There are a number of sharpeners available on the market for dealers (from left to right): DMT Diafold,
Fällkniven Diamond Ceramic Whetstone, Smith’s Tactical Field Sharpener, Spyderco bench stone,
EZE-LAP credit card stone and Norton India stone.
Maintain Your Edge
Knife sharpeners are highly varied, from bench stones and field sharpeners to high-tech systems with guided angle adjustments and electric units. Cover the basics first. Bench stones and smaller stones for use in the field are the most widely sold. The most common sharpening mediums are Arkansas stones (and their manufactured Aluminum Oxide and Carborundum/silicon carbide counterparts), diamond and ceramic. It pays to know the difference.
Arkansas stones do a great job of honing carbon steels and older stainless steels, but the newer, much tougher exotic steels produced today for high-end knives require diamond or ceramic. If you carry these you’ll cover all bases. If you sell Arkansas stones, add honing oil to your stock. Note: Diamond mediums require only water and ceramics are kept dry.
The most basic systems are crock sticks and similar “triangulate” sharpeners. The most high-tech are electric tabletop and handheld belt units. Here you might start with the simpler systems and move up the technological chain from there. These do require a more substantial investment.
On the simple side are hand or “pocket” sharpeners, which can be used in emergencies. These are very inexpensive, so you may consider them as in-store giveaways at a certain price point. In essence, sharpeners are a necessity for any knife user and another opportunity for you to add to your bottom line.
Dealers, as you know, many of your customers also fish — the Saltwater Splizzors from
Buck Knives is a multi-function saltwater fishing tool you can carry for fishermen.
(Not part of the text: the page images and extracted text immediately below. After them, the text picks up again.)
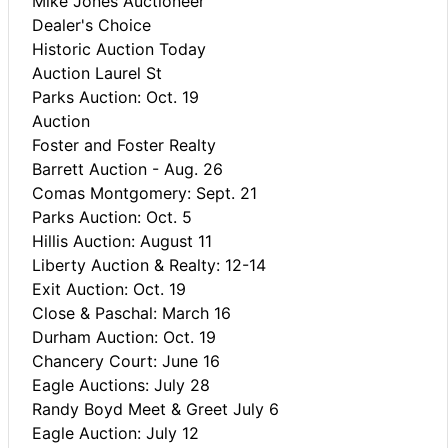
Mike Jones Auctioneer
Dealer's Choice
Historic Auction Today
Auction Laurel St
Parks Auction: Oct. 19
Auction
Foster and Foster Realty
Barrett Auction - Aug. 26
Comas Montgomery: Sept. 21
Parks Auction: Oct. 5
Hillis Auction: August 11
Liberty Auction & Realty: 12-14
Exit Auction: Oct. 19
Close & Paschal: March 16
Durham Auction: Oct. 19
Chancery Court: June 16
Eagle Auctions: July 28
Randy Boyd Meet & Greet July 6
Eagle Auction: July 12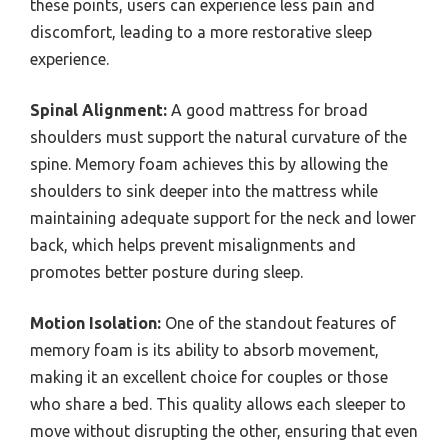
these points, users can experience less pain and
discomfort, leading to a more restorative sleep
experience.
Spinal Alignment:
A good mattress for broad
shoulders must support the natural curvature of the
spine. Memory foam achieves this by allowing the
shoulders to sink deeper into the mattress while
maintaining adequate support for the neck and lower
back, which helps prevent misalignments and
promotes better posture during sleep.
Motion Isolation:
One of the standout features of
memory foam is its ability to absorb movement,
making it an excellent choice for couples or those
who share a bed. This quality allows each sleeper to
move without disrupting the other, ensuring that even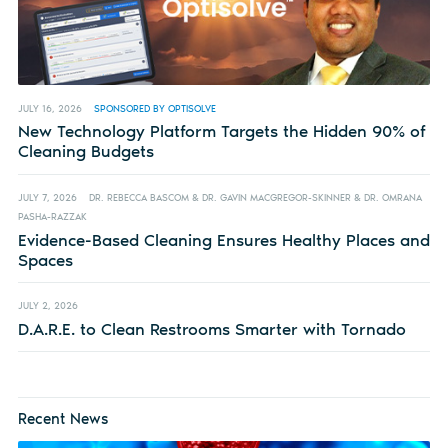
JULY 16, 2026
SPONSORED BY OPTISOLVE
New Technology Platform Targets the Hidden 90% of
Cleaning Budgets
JULY 7, 2026
DR. REBECCA BASCOM & DR. GAVIN MACGREGOR-SKINNER & DR. OMRANA
PASHA-RAZZAK
Evidence-Based Cleaning Ensures Healthy Places and
Spaces
JULY 2, 2026
D.A.R.E. to Clean Restrooms Smarter with Tornado
Recent News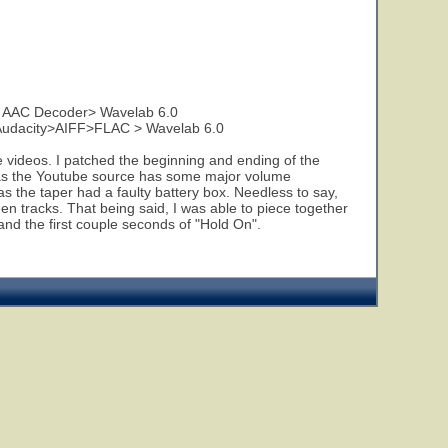
o AAC Decoder> Wavelab 6.0
Audacity>AIFF>FLAC > Wavelab 6.0
e videos. I patched the beginning and ending of the
t, as the Youtube source has some major volume
 as the taper had a faulty battery box. Needless to say,
 tracks. That being said, I was able to piece together
and the first couple seconds of "Hold On".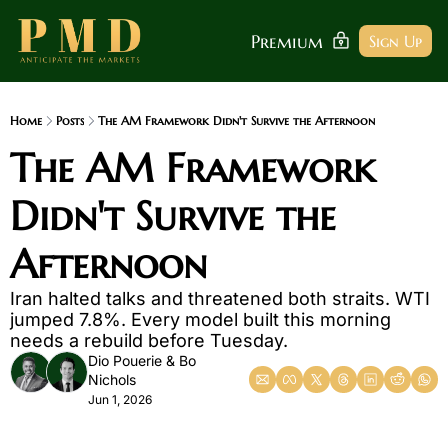
Premium
Sign Up
Home
Posts
The AM Framework Didn't Survive the Afternoon
The AM Framework 
Didn't Survive the 
Afternoon 
Iran halted talks and threatened both straits. WTI 
jumped 7.8%. Every model built this morning 
needs a rebuild before Tuesday.
Dio Pouerie
 & 
Bo 
Nichols
Jun 1, 2026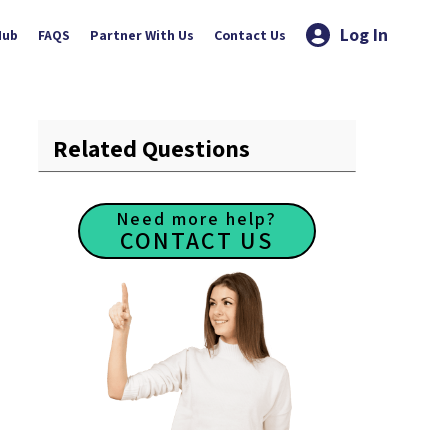
Log In
Hub
FAQS
Partner With Us
Contact Us
Related Questions
Need more help?
CONTACT US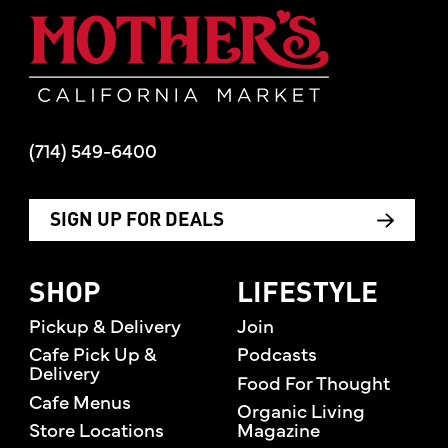
Mother's Mar
(714) 549-6400
SIGN UP FOR DEALS
SHOP
LIFESTYLE
Pickup & Delivery
Join
Cafe Pick Up &
Podcasts
Delivery
Food For Thought
Cafe Menus
Organic Living
Store Locations
Magazine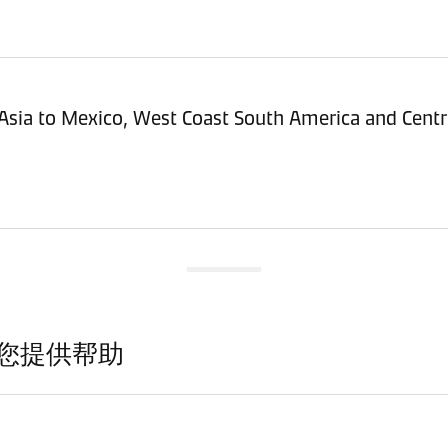
Asia to Mexico, West Coast South America and Centr
您提供帮助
Multi-tools, like the SOG Knives PowerAssist (top) and PowerDuo, enhance a dealer’s cutlery
cache by providing knife customers with additional options to choose from.
Another offshoot of the tactical knife boom has been the increased sales of multi-tools and other tools for field use, such as hatchets and axes. Before 1990, you’d be hard pressed to find a multi-tool not made by Leatherman. Today it’s hard to find a cutlery manufacturer who doesn’t have one or two in their stable. Firearms retailers don’t have to buy deep in multi-tools, but a noticeable presence is another opportunity to make a sale. There is an abundance of options from large to small and serious to unconventional.
Two very different market forces have altered the market for axes, tomahawks and hatchets. There are axes and tomahawks primed for tactical breeching and combat, and then there are axes and hatchets more suited for hunters, campers and survivalists. Choose your stock carefully. You don’t want to sell a hunter or camper a breeching tomahawk, as it won’t serve their purposes. Same as multi-tools, buying deep isn’t necessary — but if you’re offering axes, tomahawks and hatchets, you’re in line for additional sales.
Don’t forget other knife-related items, such as fire-starting kits with Ferrocerium or “Ferro” rods that use knives, in many cases, to spark a fire. These come in all shapes and sizes and can be offered for any budget.
All of these items are part of a burgeoning cutlery industry geared toward enhancing the performance of your store. Supplement your firearms sales with cutlery sales and boost your store’s overall profits!